Bu sokak var ya,
En afillisiydi mahallenin.
Rengarenk duvarları, arnavut kaldırımlarıyla.
Çiçekler sarkardı balkonlarından,
Sevgililer el ele dolaşırdı,
gülüşleri sarardı yürüdükleri yolu.
Kızlar, kendinden emin, erkeklerin hepsi janti
Cilveleri , kahkahaları yükselirdi
bir melodi gibi.
Şurda köşede bir manav vardı
mavi önlüğüyle, tek tek siler parlatırdı elmaları.
Selam verirdi gelene geçene mahallenin tonton bakkalı .
Ve kapısında asılı şıngıllarıyla ,
Buram buram et kokan pos bıyıklı kasabı.
Tam şuradaydı şen makas berberi
Çocuklar ağlayarak girer oynayarak çıkardı.

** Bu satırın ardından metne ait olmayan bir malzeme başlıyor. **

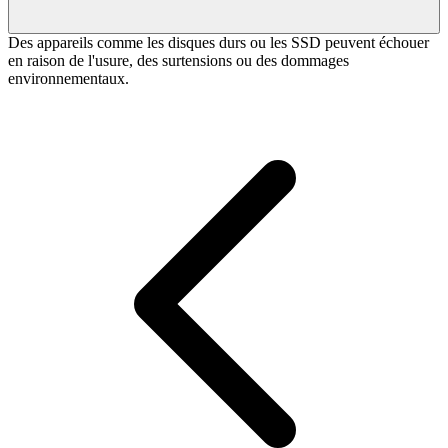
Des appareils comme les disques durs ou les SSD peuvent échouer
en raison de l'usure, des surtensions ou des dommages
environnementaux.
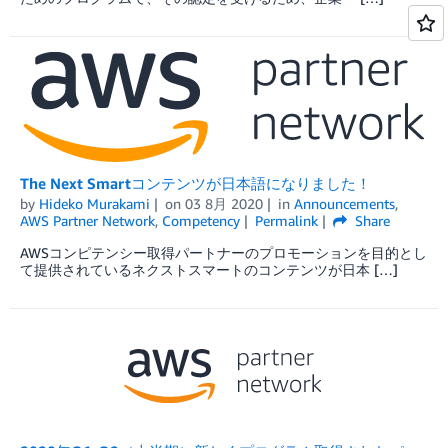
The Next Smartコンテンツが日本語になりました！
by
Hideko Murakami
on
03 8月 2020
in
Announcements
,
AWS Partner Network
,
Competency
Permalink
Share
AWSコンピテンシー取得パートナーのプロモーションを目的とし
て提供されているネクストスマートのコンテンツが日本 […]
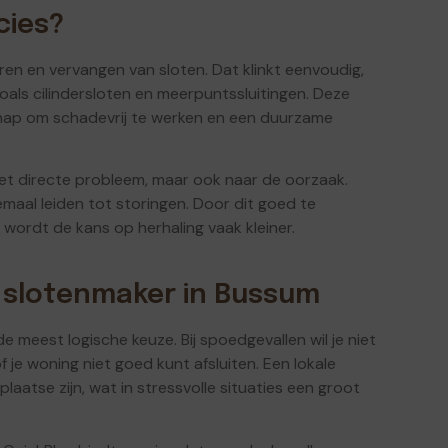
cies?
en en vervangen van sloten. Dat klinkt eenvoudig,
als cilindersloten en meerpuntssluitingen. Deze
chap om schadevrij te werken en een duurzame
het directe probleem, maar ook naar de oorzaak.
emaal leiden tot storingen. Door dit goed te
wordt de kans op herhaling vaak kleiner.
 slotenmaker in Bussum
e meest logische keuze. Bij spoedgevallen wil je niet
 je woning niet goed kunt afsluiten. Een lokale
aatse zijn, wat in stressvolle situaties een groot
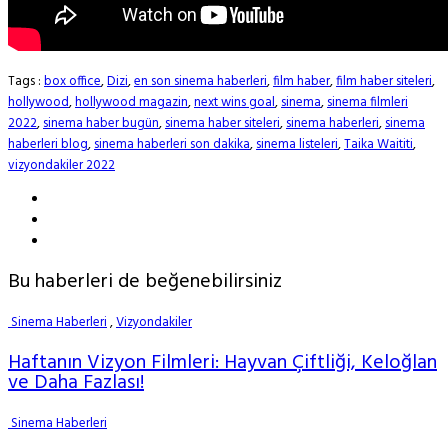
Tags :
box office
,
Dizi
,
en son sinema haberleri
,
film haber
,
film haber siteleri
,
hollywood
,
hollywood magazin
,
next wins goal
,
sinema
,
sinema filmleri
2022
,
sinema haber bugün
,
sinema haber siteleri
,
sinema haberleri
,
sinema
haberleri blog
,
sinema haberleri son dakika
,
sinema listeleri
,
Taika Waititi
,
vizyondakiler 2022
Bu haberleri de beğenebilirsiniz
Sinema Haberleri
,
Vizyondakiler
Haftanın Vizyon Filmleri: Hayvan Çiftliği, Keloğlan
ve Daha Fazlası!
Sinema Haberleri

Bütün çocukların tıraşı sezercik,
delikanlıların ki Ayhan Işıktı.
Sadece insanlar yaşamazdı bu sokakta.
Sevgililerin buluştuğu kuytular,
aşkların kazındığı ağaçlar,
geçtiğin yollar ve hepsinin içinde ayrı hayat ve hikayelerin bulunduğu evler de yaşardı.
Gece oldu mu bekçinin düdüğüyle,
Sabahın körü sütçünün sesiyle inlerdi.
Sonra top koştururdu çocuklar,
pencereler ardına kadar açılır,
kadınlar birbirlerine içlerini dökerdi.
Ne güzel sokaktı be bizim sokak
İnsanı mert, sevgiler gerçekti
Önce evleri, sonra birbirlerini terketti insanlar.
Gittiler teker teker.
Önce sokak ıssız kaldı, sonra yürekler.